In [1]:
from openai import OpenAI
from typing import List, Dict
import itertools
import time
from tqdm import tqdm
import evaluate
import pandas as pd
import seaborn as sns
import matplotlib.pyplot as plt

# Initialize BLEU and BERTScore metrics
bleu_metric = evaluate.load("bleu")
bertscore_metric = evaluate.load("bertscore")

class LegalFalcon3_7B_Answerer:
    def __init__(self, api_key, model="tiiuae/falcon3-7b-instruct"):
        self.client = OpenAI(
            api_key=api_key,
            base_url="https://integrate.api.nvidia.com/v1"
        )
        self.model = model

    def generate(self, prompt, temperature=0.3, top_p=1.0, best_of_n=1, debug=False, retries=3, wait_time=10):
        messages = [{"role": "user", "content": prompt}]
        candidates = []

        for _ in range(best_of_n):
            for attempt in range(retries):
                try:
                    completion = self.client.chat.completions.create(
                        model=self.model,
                        messages=messages,
                        temperature=temperature,
                        top_p=top_p,
                        max_tokens=1024,
                        stream=False
                    )
                    response_text = completion.choices[0].message.content.strip()

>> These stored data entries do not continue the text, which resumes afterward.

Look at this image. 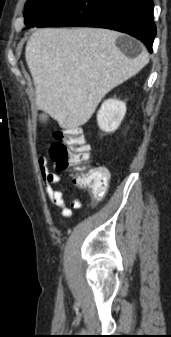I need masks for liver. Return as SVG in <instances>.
I'll list each match as a JSON object with an SVG mask.
<instances>
[{
  "label": "liver",
  "mask_w": 171,
  "mask_h": 337,
  "mask_svg": "<svg viewBox=\"0 0 171 337\" xmlns=\"http://www.w3.org/2000/svg\"><path fill=\"white\" fill-rule=\"evenodd\" d=\"M123 34L95 28H44L29 38L25 57L39 109L61 128L84 125L102 98L136 75L149 54L128 58L116 46Z\"/></svg>",
  "instance_id": "6515ba94"
}]
</instances>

                    if debug:
                        print("🧠 Raw Response:\n", response_text)

                    candidates.append(response_text)
                    break
                except Exception as e:
                    print(f"⚠️ Attempt {attempt+1} failed: {e}")
                    if attempt < retries - 1:
                        print(f"⏳ Retrying in {wait_time}s...")
                        time.sleep(wait_time)
                    else:
                        raise RuntimeError("❌ All retries failed for Falcon3-7B")

        return candidates

def simple_reranker(candidates: List[str]) -> str:
    return max(candidates, key=lambda x: len(x))

def evaluate_outputs(predictions: List[str], references: List[str]) -> Dict:
    bleu = bleu_metric.compute(predictions=predictions,
                               references=[[ref] for ref in references])['bleu']
    bert = bertscore_metric.compute(predictions=predictions, references=references, lang='en')['f1']
    bert_avg = sum(bert) / len(bert)
    return {"BLEU": bleu, "BERTScore": bert_avg}

def hyperparameter_grid_search(answerer: LegalFalcon3_7B_Answerer,
                                prompts: List[str],
                                references: List[str],
                                temperatures: List[float],
                                top_ps: List[float],
                                best_of_n: int = 3):
    all_results = []
    grid = list(itertools.product(temperatures, top_ps))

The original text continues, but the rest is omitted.